Um plano Marshall 2 seria a solução para os problemas da Europa?
Italiano que liderou a recuperação da Europa há 12 anos diz que a solução para os problemas do continente estão em investimento maior do que aquele que enterrou a Segunda Guerra
Por Luiz Cesar Pimentel
Há 12 anos, o então presidente do Banco Central Europeu, o italiano Mario Draghi, proferiu discurso em que afirmava que faria “tudo o que fosse necessário” para estabilizar a economia europeia diante da grave crise enfrentada. O chamado, que ganhou título em inglês “whatever it takes”, entrou para a história, e após a recuperação econômica da zona do euro, ele recebeu o apelido de “Super Mario”. Pois agora o herói foi convocado novamente, desta vez pela presidente da Comissão Européia, a alemã Ursula von der Leynen, para apresentar uma solução para que o bloco volte a crescer financeiramente e ganhe protagonismo na batalha tecnológica global.
Sua resposta veio em um calhamaço de 400 páginas, com o título The Future of European Competitiveness (O Futuro da Competitividade Européia), e simplificando ao máximo a recomendação de Draghi – o que o continente precisa é de um novo Plano Marshall, só que ainda mais ousado do que aquele que tirou a Europa do buraco da Segunda Guerra Mundial.

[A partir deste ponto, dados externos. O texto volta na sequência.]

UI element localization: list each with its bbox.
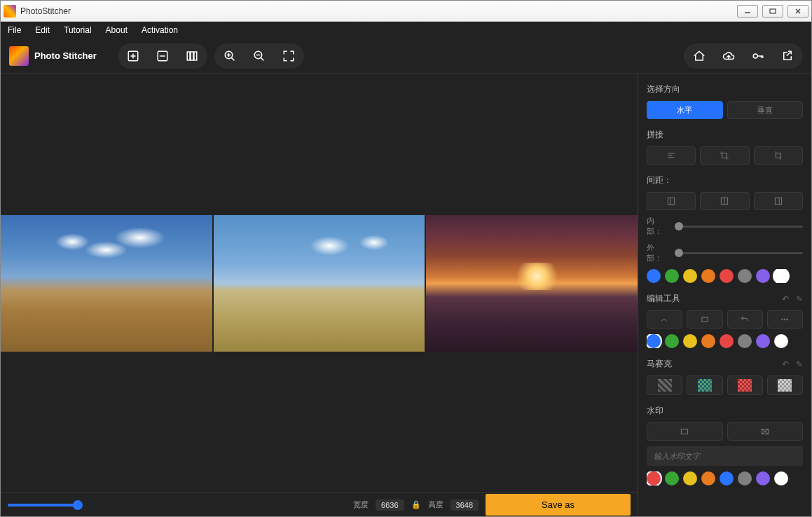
color-swatch[interactable]: [701, 471, 715, 485]
color-swatch[interactable]: [774, 471, 788, 485]
stitch-section: 拼接: [647, 129, 803, 165]
zoom-out-button[interactable]: [249, 46, 269, 66]
menu-file[interactable]: File: [8, 25, 21, 35]
home-button[interactable]: [689, 46, 709, 66]
watermark-section: 水印: [647, 405, 803, 485]
color-swatch[interactable]: [647, 471, 661, 485]
mosaic-undo-icon[interactable]: ↶: [782, 359, 789, 369]
edit-tools-section: 编辑工具 ↶✎: [647, 293, 803, 348]
color-swatch[interactable]: [701, 334, 715, 348]
direction-title: 选择方向: [647, 83, 803, 95]
minimize-button[interactable]: [737, 5, 758, 18]
window-controls: [737, 5, 808, 18]
mosaic-style-2[interactable]: [687, 375, 722, 395]
lock-icon[interactable]: 🔒: [411, 500, 421, 509]
logo: Photo Stitcher: [9, 46, 97, 66]
cloud-upload-button[interactable]: [719, 46, 738, 66]
more-button[interactable]: [767, 310, 803, 329]
color-swatch[interactable]: [756, 269, 770, 283]
crop-button[interactable]: [700, 146, 749, 165]
menu-about[interactable]: About: [106, 25, 128, 35]
undo-button[interactable]: [727, 310, 763, 329]
layout-button[interactable]: [182, 46, 202, 66]
mosaic-brush-icon[interactable]: ✎: [796, 359, 803, 369]
outer-spacing-label: 外部：: [647, 242, 669, 263]
toolbar: Photo Stitcher: [1, 39, 811, 74]
photo-2[interactable]: [214, 215, 425, 352]
color-swatch[interactable]: [683, 471, 697, 485]
draw-button[interactable]: [647, 310, 682, 329]
color-swatch[interactable]: [683, 269, 697, 283]
color-swatch[interactable]: [720, 334, 734, 348]
zoom-in-button[interactable]: [220, 46, 240, 66]
menu-tutorial[interactable]: Tutorial: [64, 25, 92, 35]
watermark-image-button[interactable]: [647, 422, 723, 441]
spacing-opt-3[interactable]: [754, 192, 803, 210]
menu-edit[interactable]: Edit: [35, 25, 50, 35]
color-swatch[interactable]: [701, 269, 715, 283]
svg-rect-8: [194, 52, 197, 60]
brush-icon[interactable]: ✎: [796, 294, 803, 304]
color-swatch[interactable]: [738, 269, 752, 283]
color-swatch[interactable]: [774, 269, 788, 283]
spacing-opt-2[interactable]: [700, 192, 749, 210]
color-swatch[interactable]: [720, 471, 734, 485]
app-window: PhotoStitcher File Edit Tutorial About A…: [0, 0, 812, 517]
watermark-text-input[interactable]: [647, 446, 803, 466]
inner-spacing-slider[interactable]: [675, 226, 803, 228]
fit-screen-button[interactable]: [279, 46, 298, 66]
svg-rect-6: [187, 52, 190, 60]
color-swatch[interactable]: [738, 334, 752, 348]
titlebar: PhotoStitcher: [1, 1, 811, 22]
mosaic-style-4[interactable]: [767, 375, 803, 395]
zoom-thumb[interactable]: [73, 500, 83, 510]
color-swatch[interactable]: [756, 471, 770, 485]
save-as-button[interactable]: Save as: [486, 494, 631, 516]
canvas[interactable]: [1, 74, 638, 492]
app-icon: [4, 5, 16, 18]
rect-button[interactable]: [687, 310, 722, 329]
photo-1[interactable]: [1, 215, 212, 352]
color-swatch[interactable]: [720, 269, 734, 283]
color-swatch[interactable]: [683, 334, 697, 348]
menu-activation[interactable]: Activation: [142, 25, 178, 35]
spacing-opt-1[interactable]: [647, 192, 696, 210]
outer-spacing-slider[interactable]: [675, 252, 803, 254]
add-image-button[interactable]: [123, 46, 143, 66]
color-swatch[interactable]: [665, 334, 679, 348]
watermark-pattern-button[interactable]: [727, 422, 804, 441]
key-button[interactable]: [748, 46, 768, 66]
maximize-button[interactable]: [762, 5, 783, 18]
inner-spacing-label: 内部：: [647, 216, 669, 237]
rotate-crop-button[interactable]: [754, 146, 803, 165]
align-button[interactable]: [647, 146, 696, 165]
color-swatch[interactable]: [647, 269, 661, 283]
color-swatch[interactable]: [774, 334, 788, 348]
color-swatch[interactable]: [665, 471, 679, 485]
export-button[interactable]: [778, 46, 797, 66]
height-value: 3648: [450, 499, 479, 511]
close-button[interactable]: [787, 5, 808, 18]
photo-3[interactable]: [426, 215, 638, 352]
edit-tools-label: 编辑工具: [647, 293, 680, 305]
body-area: 宽度 6636 🔒 高度 3648 Save as 选择方向 水平 垂直 拼接: [1, 74, 811, 516]
menubar: File Edit Tutorial About Activation: [1, 22, 811, 39]
mosaic-style-1[interactable]: [647, 375, 682, 395]
color-swatch[interactable]: [647, 334, 661, 348]
color-swatch[interactable]: [738, 471, 752, 485]
spacing-section: 间距： 内部： 外部：: [647, 174, 803, 283]
logo-icon: [9, 46, 29, 66]
remove-image-button[interactable]: [153, 46, 172, 66]
color-swatch[interactable]: [756, 334, 770, 348]
width-value: 6636: [376, 499, 404, 511]
color-swatch[interactable]: [665, 269, 679, 283]
direction-vertical[interactable]: 垂直: [727, 101, 804, 119]
zoom-slider[interactable]: [8, 504, 78, 506]
mosaic-style-3[interactable]: [727, 375, 763, 395]
svg-point-19: [782, 319, 783, 320]
window-title: PhotoStitcher: [20, 6, 737, 16]
mosaic-label: 马赛克: [647, 358, 672, 370]
direction-horizontal[interactable]: 水平: [647, 101, 723, 119]
undo-icon[interactable]: ↶: [782, 294, 789, 304]
mosaic-section: 马赛克 ↶✎: [647, 358, 803, 395]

“Para digitalizar e descarbonizar a economia e aumentar nossa capacidade, os investimentos terão que aumentar ao redor de 5 pontos do PIB e ir a níveis não vistos desde dos anos 60 e 70. Isso é algo sem precedentes. O investimento adicional ocorrido durante o Plano Marshall, entre 1948 e 1951, ficou entre 1% e 2% do PIB”, diz o italiano.
As recomendações incluem:
• a redução da burocracia,
• regras antitruste mais flexíveis para desenvolvimento em áreas como a tecnologia da informação,
• unificar as políticas de segurança, energia e infraestrutura,
• e reduzir a dependência em relação a países como a China, EUA e Rússia.
Ele usa o caso da guerra na Ucrânia para ilustrar a situação de saída abrupta de uma peça do tabuleiro, a maior fornecedora de energia para o continente, Rússia: “A estabilidade geopolítica está diminuindo – e nossas dependências se tornaram nossas vulnerabilidades”, escreve no relatório. E complementa com a distância que os Estados Unidos abriram dos europeus nos últimos anos. “Em termos per capita, a renda disponível cresceu quase duas vezes mais nos EUA do que na Europa desde o ano 2000.”
Avanço Tecnológico
A principal razão do distanciamento desfavorável foi o não acompanhamento do desenvolvimento de novas tecnologias. “Apenas quatro das 50 maiores techs são europeias”, diz. Embora aponte que será preciso fazer escolhas, pois “não teremos a capacidade de sermos, ao mesmo tempo, líderes em novas tecnologias, uma referência em responsabilidade climática e um player independente no palco global”.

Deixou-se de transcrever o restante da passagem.